Monday, Apr. 05, 1948
A Virtue & Its Fruits
FOUR STUDIES IN LOYALTY (240 pp.)-- Christopher Sykes--Sloane ($3).
This little book, a worthy counterpoise to Rebecca West's The Meaning of Treason (TIME, Dec. 8), is one of the pleasures of the season. In the guise of high-class reporting, that book was a brilliant shifting of floodlights around modern forms of an ancient depravity. In the guise of casual memoirs, Four Studies in Loyalty affirms the beauty of the contrary virtue--a virtue that may be as subtle and incalculable in its effects as a fresh scent on a spring morning.
The first--and best--portrait in the book is of the author's Uncle Christopher, a "swell" of the Victorian era, whose heroic snobbery found its reward--and its doom--in the friendship of that nearly perpetual Prince of Wales who eventually became Edward VII. The story of Sir Christopher Sykes resembles a tale by Max Beerbohm, with this difference: the writer's grave pleasure in his subject never gets out of hand into fantasy.
To the Prince. As the greatest fop and dandy of his age, Christopher Sykes was, in dress and person, a work of art--but a work of art peculiarly Victorian. "Where the fops of other ages took the butterfly as their model, he found inspiration in heavier matter. Dignity, majesty, and beautiful gloom, rather than brilliant skimming coloured parabolas, provide the keynote of his style." With his tall, elegant stoop and long golden beard, Christopher had the aspect of a late Roman emperor, and it was this aspect, apparently, that on one fateful occasion tempted the jovial prince to empty a glass of brandy on his head at dinner. Said Christopher, never batting an eye, "As Your Royal Highness pleases." The guests were convulsed.

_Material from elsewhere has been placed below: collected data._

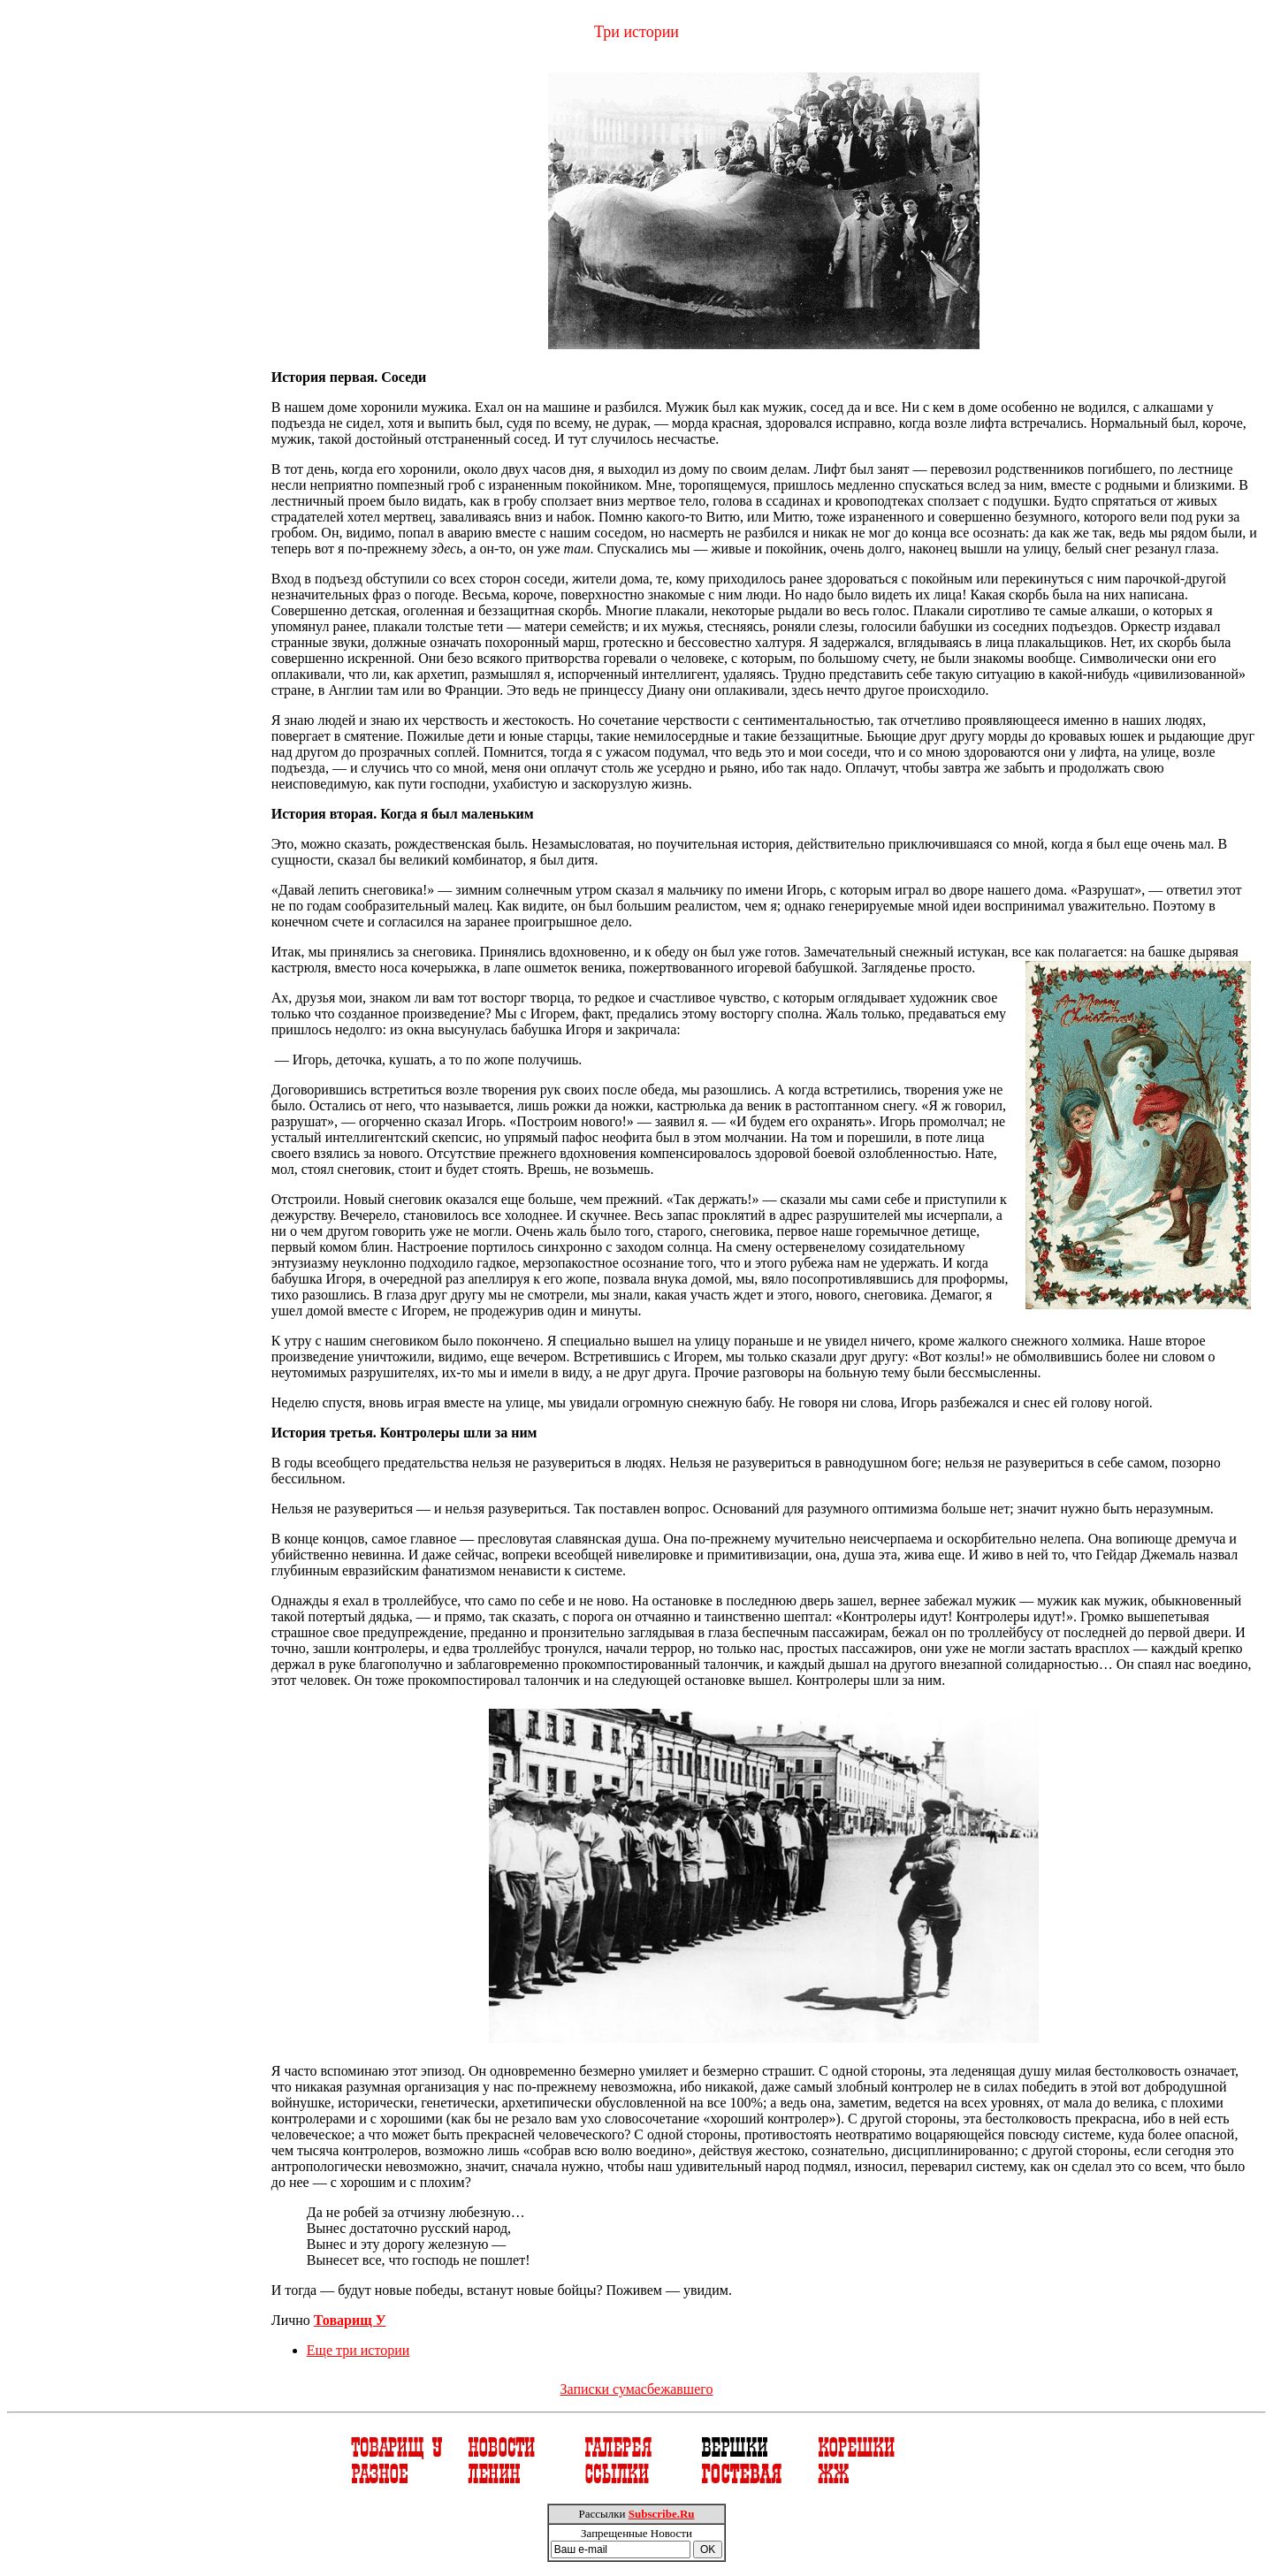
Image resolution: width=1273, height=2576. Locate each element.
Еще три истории (358, 2350)
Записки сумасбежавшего (636, 2389)
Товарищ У (350, 2320)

The prince had made a wonderful comic discovery and, "having enjoyed the great game of sousing Christopher once, he wanted to have it, in the touching way of infancy, 'again.' Well, royalty can command, and he had it again, he had it unnumbered times, he had it to the very end."

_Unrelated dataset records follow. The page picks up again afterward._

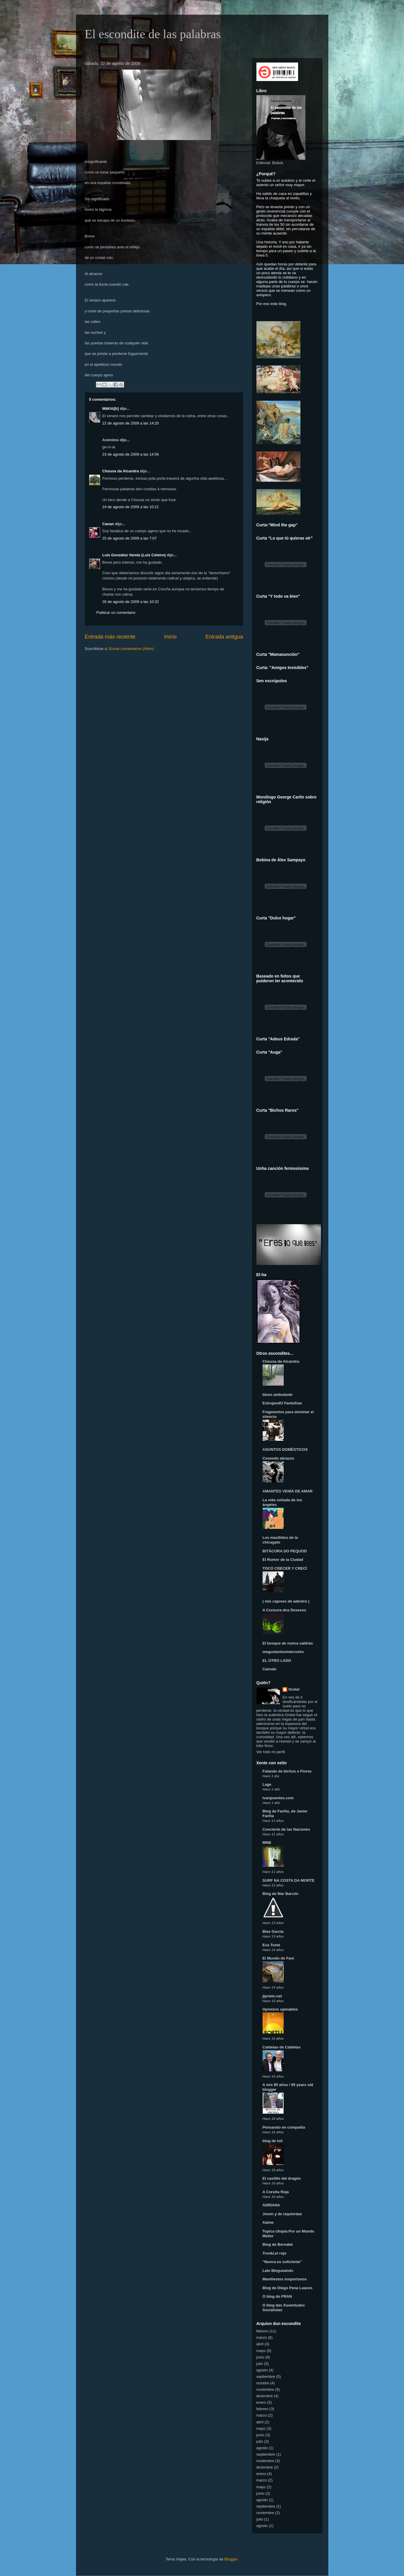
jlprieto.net (272, 1996)
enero (261, 2402)
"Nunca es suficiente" (282, 2262)
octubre (262, 2383)
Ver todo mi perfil (270, 1752)
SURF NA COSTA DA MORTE (289, 1880)
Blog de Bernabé (278, 2244)
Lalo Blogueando (278, 2270)
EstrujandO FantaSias (282, 1403)
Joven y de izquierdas (282, 2214)
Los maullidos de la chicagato (280, 1539)
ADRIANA (271, 2205)
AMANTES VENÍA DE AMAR (288, 1491)
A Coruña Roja (276, 2192)
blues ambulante (278, 1394)
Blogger (230, 2559)
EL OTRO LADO (277, 1660)
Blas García (273, 1931)
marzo (261, 2337)
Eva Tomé (271, 1945)
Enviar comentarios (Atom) (131, 648)
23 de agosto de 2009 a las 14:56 (130, 454)
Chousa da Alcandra (120, 471)
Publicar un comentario (116, 612)
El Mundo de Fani (278, 1958)
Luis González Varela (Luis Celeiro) (134, 555)
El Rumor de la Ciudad (283, 1559)
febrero (262, 2331)
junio (260, 2357)
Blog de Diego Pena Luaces (288, 2288)
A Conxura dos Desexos (284, 1610)
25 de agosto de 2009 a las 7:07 (129, 538)
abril (260, 2344)
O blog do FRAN (277, 2296)
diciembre (264, 2396)
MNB (267, 1842)
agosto (262, 2370)
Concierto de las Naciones (286, 1829)
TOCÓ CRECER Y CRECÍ (285, 1568)
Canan (108, 524)
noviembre (265, 2389)
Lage (267, 1784)
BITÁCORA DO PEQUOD (285, 1551)
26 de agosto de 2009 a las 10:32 (130, 601)
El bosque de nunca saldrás (288, 1643)
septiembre (265, 2376)
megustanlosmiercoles (283, 1652)
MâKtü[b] (110, 408)
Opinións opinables (280, 2009)
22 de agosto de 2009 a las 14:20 (130, 423)
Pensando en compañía (284, 2127)
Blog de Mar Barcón (281, 1893)
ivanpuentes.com (278, 1798)
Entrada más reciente (110, 637)
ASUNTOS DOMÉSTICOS (285, 1449)
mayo (261, 2350)
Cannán (270, 1669)
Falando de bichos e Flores (287, 1771)
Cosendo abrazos (278, 1458)
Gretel (294, 1689)
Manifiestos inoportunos (285, 2279)
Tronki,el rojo (275, 2253)
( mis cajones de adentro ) (286, 1601)
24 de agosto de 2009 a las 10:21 (130, 507)
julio (259, 2363)
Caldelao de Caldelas (282, 2047)
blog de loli (273, 2141)
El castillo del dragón (282, 2178)
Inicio (170, 637)
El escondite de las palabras (153, 34)
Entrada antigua (224, 637)
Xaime (268, 2222)
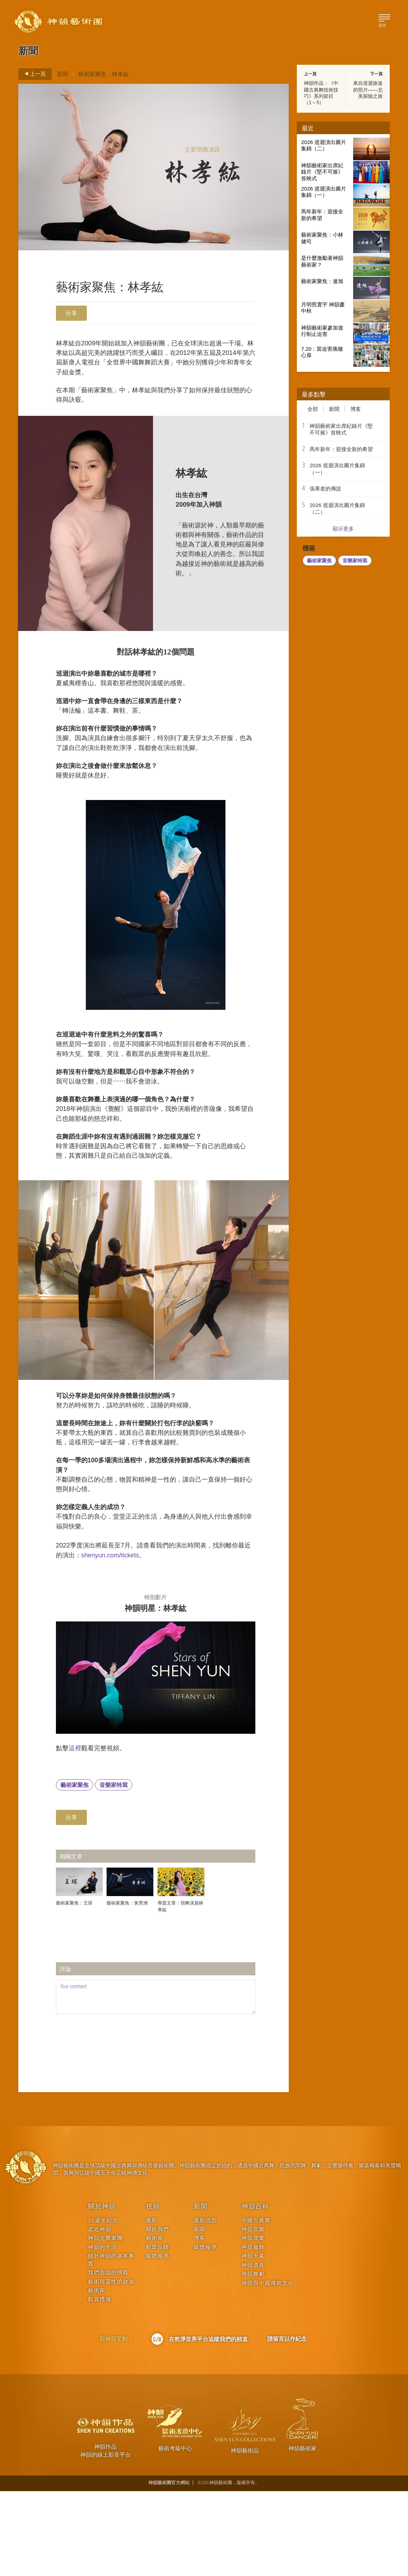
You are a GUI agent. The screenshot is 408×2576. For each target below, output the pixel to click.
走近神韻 (99, 2314)
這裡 (78, 1831)
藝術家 (97, 2375)
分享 (71, 313)
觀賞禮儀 (99, 2384)
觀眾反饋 (157, 2332)
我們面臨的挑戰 (108, 2357)
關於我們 (157, 2314)
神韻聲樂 (253, 2323)
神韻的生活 (102, 2332)
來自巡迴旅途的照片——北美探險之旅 (368, 89)
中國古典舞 (256, 2305)
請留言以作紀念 (287, 2424)
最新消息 (205, 2305)
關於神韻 (102, 2291)
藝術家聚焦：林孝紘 (103, 74)
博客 (355, 408)
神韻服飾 (253, 2332)
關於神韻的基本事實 (111, 2344)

Not only did Edward demand of his friend such constant and lavish hospitality that his financial ruin was inevitable, but he made him the butt of more & more brutal practical jokes. Through it all, through ridicule, poverty, and obsolescence, Christopher remained a faithful paladin, faithful unto death, which he incurred through obeying a royal summons when he was old and ill.
To the Civilization. In another of his studies, Sykes writes of his friend and companion in Persia, Robert Byron, a gifted Orientalist. At Oxford in the mid-20s he was a leader in the "Oxford Aesthetes," a set accurately parodied in Evelyn Waugh's Brideshead Revisited. But his serious ambition was to understand the entire world into which he had been born. A fair and fearless little man, in the course of a dozen years he lived in every quarter of the world. His loyalty, at first given to his own time, was finally given to his civilization. He died at sea in World War II.
To Their Fellow Men. The final piece in this book is a study of the loyalty of an entire French village in the Vosges Mountains. In August 1944 the author, an intelligence officer with a British parachute detachment, dropped into the pine forests surrounding the village. The Germans knew that the hills held marauding Maquis and parachutists, but they never knew how pitifully few there were. Every man in the village could have told them. Accordingly, the Gestapo rounded up all the men in the village--210--and sent them to concentration camps, where 140 of them perished. Not one betrayed the men in the hills.
Later, when Sykes inquired how this could have come about, he was told that the resistance had been organized by the parish priest. He went to the priest. The priest told him that in the early months of the war he had been with a French unit evacuated from Dunkirk. At a small English seaside hotel, under continual bombing, he had been astonished at the behavior of the two women hotelkeepers, who kept up their life as if it were a holiday season in peace. "I recognized in a flash," said the French priest, "we must be formidable too, and that it was possible--above all, that it was possible."
Says Christopher Sykes: "It can be said, without any exaggeration at all, that those two women set in motion the most formidable chain of events. They caused panic to the enemies of France in a whole province . . . they raised an army in the defense of all that makes human life honourable and endurable, and they inspired a loyalty and love which, with the debasement of the term 'Charity,' is hard to describe; we have now no fine enough word to depict such virtue."